Visible Doesn’t Mean Performing

The mental image most professionals have of “being on social media” is a lot. Ring light. Script. Fifteen takes. Someone in the corner filming. Maybe a trending sound, which somehow makes the whole thing feel worse.

That version of visibility does exist. It’s just not the only one, and for most professional services principals, it’s not the right one anyway.

What actually builds credibility in your sector is something much simpler: a strong opinion stated plainly. (God, I wish some of our current crop of politicians could latch onto that!) A contrarian take on something your industry has been getting wrong for years. A hard-won observation from decades of client work, stated in three sentences. None of these requires a camera. They require honesty and about ten minutes on a Tuesday.

I understand the busy part. But is it hard to comment on the news of the day, or to share an insight once a week that you know the businesses you work with need to hear? Even if you share a list of ideas with your marketing team and they craft the posts for you , not a dance or cheesy office pose in sight,  just solid, useful intel?

What to Post When You Think You Have Nothing to Post

Let me be specific, because “just post more content” is advice that helps no one, especially a busy professional deep in delivery, like you. 

  1. Contrarian takes on your industry

Every sector has its myths — the advice that gets repeated at every conference, in every report, that sounds right but produces bad outcomes for clients. You know exactly which ones I mean. Write that down. Post it. “Most strategy work fails at implementation, not ideation. But consultants keep getting paid for the strategy part — and then get hired again to find out why nothing changed.” That’s a contrarian take. It’s also just true.

A contrarian take doesn’t mean being difficult. It means having the confidence to say what your experience actually tells you, not what the industry association’s position paper says.

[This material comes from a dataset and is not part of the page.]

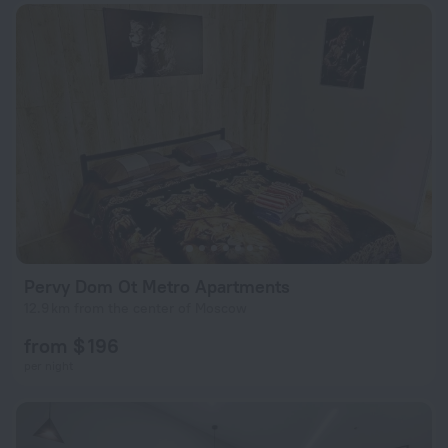
Pervy Dom Ot Metro Apartments
12.9 km from the center of Moscow
from $ 196
per night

  1. Hard-won realities from client work

You don’t need to name names. “I’ve seen this pattern three times in the past year” is enough. The conversation that saved a client significant money. The question you get asked at every intake meeting that tells you the client has already made a decision they don’t realise they’ve made. Anonymised, kept short, specific enough to land, this is real, contextual, valuable content. It’s also proof that you know what you’re doing, which no logo or sponsorship can provide.

  1. Strong opinions on where your sector is heading

You’ve got a view. A genuine one. Not the one from the industry body, your actual read on where things are moving and what that means for clients. AI is changing almost every professional services sector right now, and the principals who are naming what they see will be taken seriously as the people to call when clients need to make sense of it. The ones who stay quiet are not being prudent. They’re leaving the commentary to someone else.

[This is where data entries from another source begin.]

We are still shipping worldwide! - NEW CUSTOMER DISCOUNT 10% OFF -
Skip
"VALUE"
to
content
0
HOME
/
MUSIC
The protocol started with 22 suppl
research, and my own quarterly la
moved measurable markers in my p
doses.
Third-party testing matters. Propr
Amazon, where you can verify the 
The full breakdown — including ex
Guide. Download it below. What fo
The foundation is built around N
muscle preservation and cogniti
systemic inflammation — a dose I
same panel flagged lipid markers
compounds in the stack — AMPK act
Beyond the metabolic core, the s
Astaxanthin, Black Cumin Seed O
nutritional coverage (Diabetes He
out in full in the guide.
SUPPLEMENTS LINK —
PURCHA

  1. The answer to the question you’re always asked

You know the one. The thing clients ask before they formally engage. The thing people ask at events. The thing your team answers twenty times a week on your behalf. Write a good answer. Post it. Then post it again six months later, because the people who needed it in January weren’t in your audience yet.

Why Ranking in Search Is No Longer Enough

Before we get into the authority argument, there’s a more immediate reason to understand what’s happening with search.

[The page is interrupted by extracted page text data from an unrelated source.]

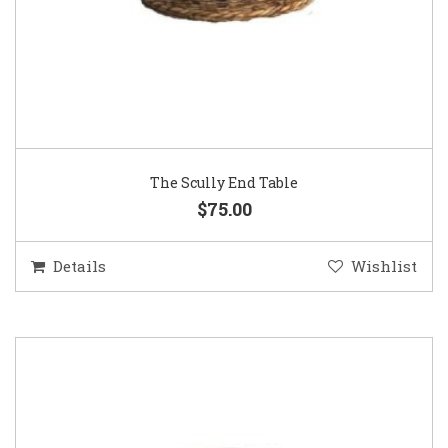
The Scully End Table
$75.00
Details
Wishlist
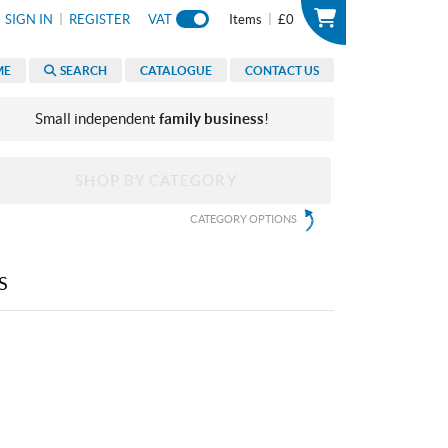
|
|
SIGN IN
REGISTER
VAT
Items
£0
ME
SEARCH
CATALOGUE
CONTACT US
Small independent
family business
!
SHOP BY CATEGORY
CATEGORY OPTIONS
S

68% of Google searches now end without a click. When an AI Overview appears on the results page, that zero-click rate jumps to 83%. Only 276 out of every 1,000 searches still reach an actual website. (Source: SparkToro / Similarweb, 2026.)

In practice, that means a prospective client can get a full answer on succession planning, structuring, or financial advice without ever visiting your website or seeing your firm’s name, unless your content is what the AI is drawing from. Ranking well in search used to be enough. Now, being the cited source is what matters.

AI doesn’t surface generic firm content. It surfaces named expertise. Specific, well-structured answers attached to a real person with real credentials. Which is exactly what a principal posting from genuine experience provides and exactly what a company page with polished but impersonal copy does not.

The firms that understand this are building their content strategy around it. The ones that don’t are handing the “trusted source” position to someone else, quite possibly someone with less experience and a stronger opinion.

What a LinkedIn Company Page Can’t Do That a Principal Can

When a principal is visible, genuinely, consistently visible, with a point of view that reflects real expertise,  it does something a company page simply cannot replicate.

It signals to clients and prospective clients what kind of thinking they’re paying for.

It sets a standard for the whole firm. If the senior partner is willing to stake a public position on something, it says something about the culture of the place. It creates gravitational pull for the right clients and filters out the wrong ones. And it’s specific to a person and their actual experience,  which is the one thing a competitor can’t buy.

A sponsorship can be purchased by anyone with the budget. A well-designed website can be knocked off by a budget agency in a fortnight. But the sum total of your actual experience, stated in your actual voice, accumulates over time in a way that almost nothing else does. It compounds.

Start Here

If the blank page is still the blocker, try this. Open a note on your phone and answer one question: “What do I wish my clients understood before they walked in the door?” Write down whatever comes out. Don’t edit it yet.

That’s your first post. Or the brief for one. Share that note with your marketing team ( or your AI assistant) and watch how they can turn it into something polished without you having to be in front of a camera, or even at your desk for long.

Your expertise hasn’t changed. Where clients find it has. That’s the whole argument, really. And it starts with showing up, not performing, not producing, not committing to a content calendar that collapses by week three. Just contributing, in the formats that cost almost nothing and compound over time.

 

If this piece has you thinking about what your digital presence is actually doing for you, the Digital Compass Ebook maps out the four parts of the ecosystem — web, social, content and search — so you can see where the gaps are. Grab it [here].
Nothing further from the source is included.